While the city of Zadar is some 3,000 years old, most of it was destroyed during WWII. Much of the rebuilding was done at a time when concrete was the material of choice and function was the sole architectural goal. As a result, the city has a somewhat austere feeling. Perhaps to inject some whimsy into the somewhat stark landscape, architect Nikola Basic designed the sea organ.
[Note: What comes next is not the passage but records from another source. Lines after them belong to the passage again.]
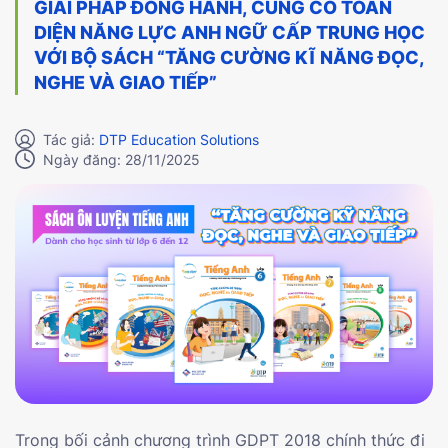
GIẢI PHÁP ĐỒNG HÀNH, CỦNG CỐ TOÀN
DIỆN NĂNG LỰC ANH NGỮ CẤP TRUNG HỌC
VỚI BỘ SÁCH “TĂNG CƯỜNG KĨ NĂNG ĐỌC,
NGHE VÀ GIAO TIẾP”
Tác giả:
DTP Education Solutions
Ngày đăng: 28/11/2025
Trong bối cảnh chương trình GDPT 2018 chính thức đi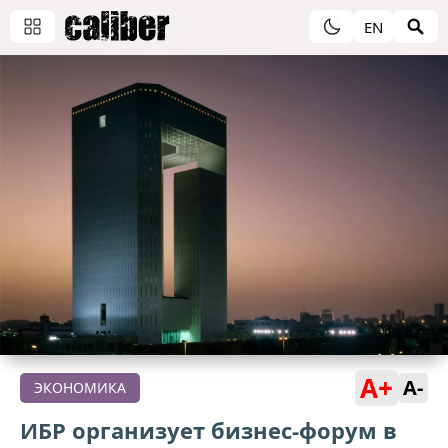
EN
A+
A-
ЭКОНОМИКА
ИБР организует бизнес-форум в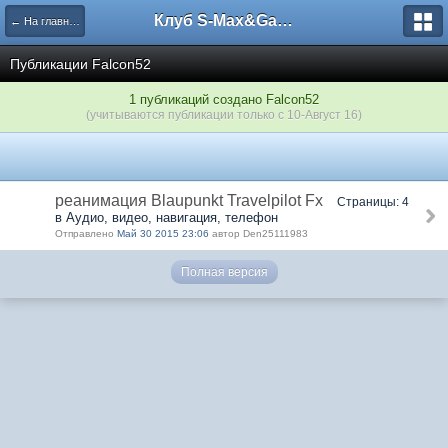
Клуб S-Max&Galaxy
← На главную
Публикации Falcon52
1 публикаций создано Falcon52
(учитываются публикации только с 10-Август 16)
реанимация Blaupunkt Travelpilot Fx
Страницы: 4
в Аудио, видео, навигация, телефон
Отправлено
Май 30 2015 23:06
автор Den25111983
Полная версия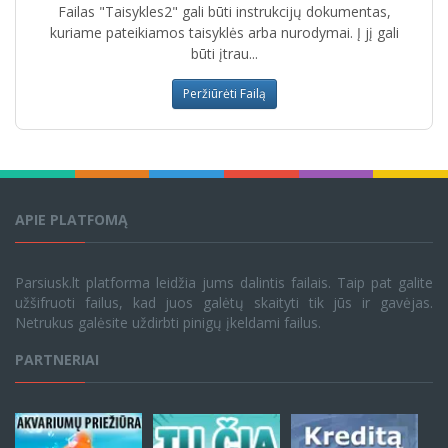
Failas "Taisykles2" gali būti instrukcijų dokumentas,
kuriame pateikiamos taisyklės arba nurodymai. Į jį gali
būti įtrau...
Peržiūrėti Failą
APIE PLATFOMĄ
Parsiusk.lt platforma leidžia jums dalintis failais. Taip pat galite
užšifruoti failus, kad juos galėtų skaityti tik jūs ir gavėjas.
Netrukus galėsite uždirbti pinigų įkeldami failus.
PARTNERIAI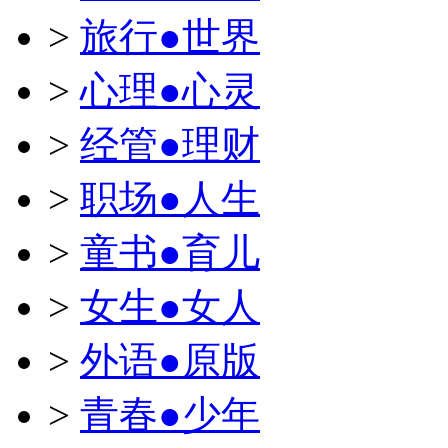
>
旅行●世界
>
心理●心灵
>
经管●理财
>
职场●人生
>
童书●育儿
>
女生●女人
>
外语●原版
>
青春●少年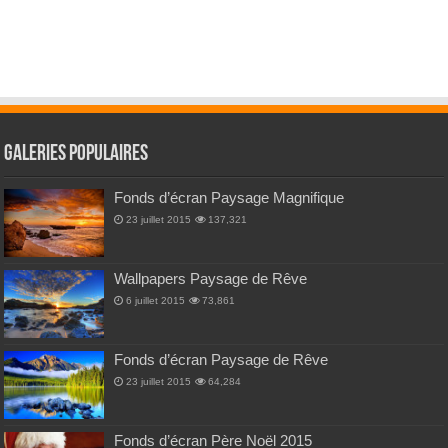
Galeries Populaires
Fonds d’écran Paysage Magnifique
23 juillet 2015
137,321
Wallpapers Paysage de Rêve
6 juillet 2015
73,861
Fonds d’écran Paysage de Rêve
23 juillet 2015
64,284
Fonds d’écran Père Noël 2015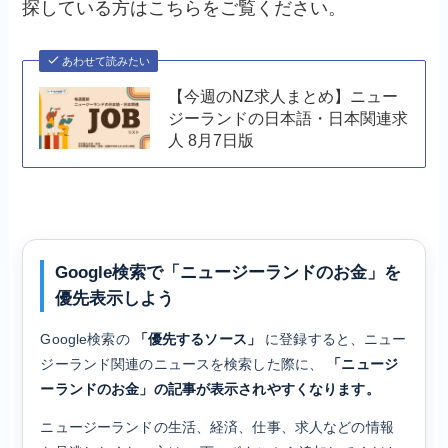
探している方はこちらをご覧ください。
あわせて読みたい
【今週のNZ求人まとめ】ニュー
ジーランドの日本語・日本関連求
人 8月7日版
Google検索で「ニュージーランドのお金」を
優先表示しよう
Google検索の
「優先するソース」
に登録すると、ニュー
ジーランド関連のニュースを検索した際に、
「ニュージ
ーランドのお金」の記事が表示されやすくなります。
ニュージーランドの生活、経済、仕事、求人などの情報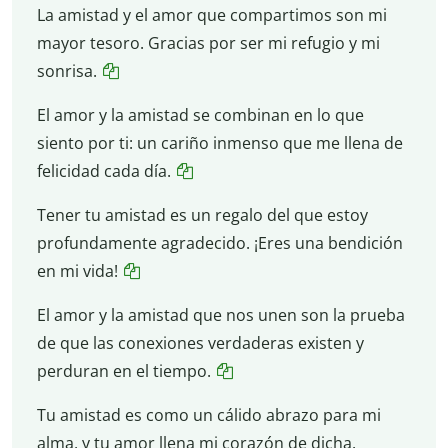
La amistad y el amor que compartimos son mi
mayor tesoro. Gracias por ser mi refugio y mi
sonrisa.
El amor y la amistad se combinan en lo que
siento por ti: un cariño inmenso que me llena de
felicidad cada día.
Tener tu amistad es un regalo del que estoy
profundamente agradecido. ¡Eres una bendición
en mi vida!
El amor y la amistad que nos unen son la prueba
de que las conexiones verdaderas existen y
perduran en el tiempo.
Tu amistad es como un cálido abrazo para mi
alma, y tu amor llena mi corazón de dicha.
The design consists of a set of concrete steps that hide 35 organ pipes. As the waves move water through the pipes, holes in the steps broadcast the sound it creates. Like snowflakes, the exact amount/pressure/speed of the water in the 35 pipes is never exactly the same twice, so there is no predictability to the “music”.
The same architect designed the nearby Greeting to the Sun, which provides a visual experience to compliment the auditory one of the sea organ.
This 22-meter circular art installation on the ground by the water’s edge features three hundred multi-layered glass plates arranged that employ solar cells to absorb sunlight during the day. Once it gets dark, the glass plates use this stored solar energy to create a dazzling light display that mimics the sea organ’s sounds. This attraction is not only art; it also powers a portion of the waterfront at a great cost savings. Finally, the metal circle on the perimeter features the names of Zadar’s saints as well as important holidays and the position of the sun in relation to the equator so that it also functions as a calendar of sorts. Pretty cool, huh?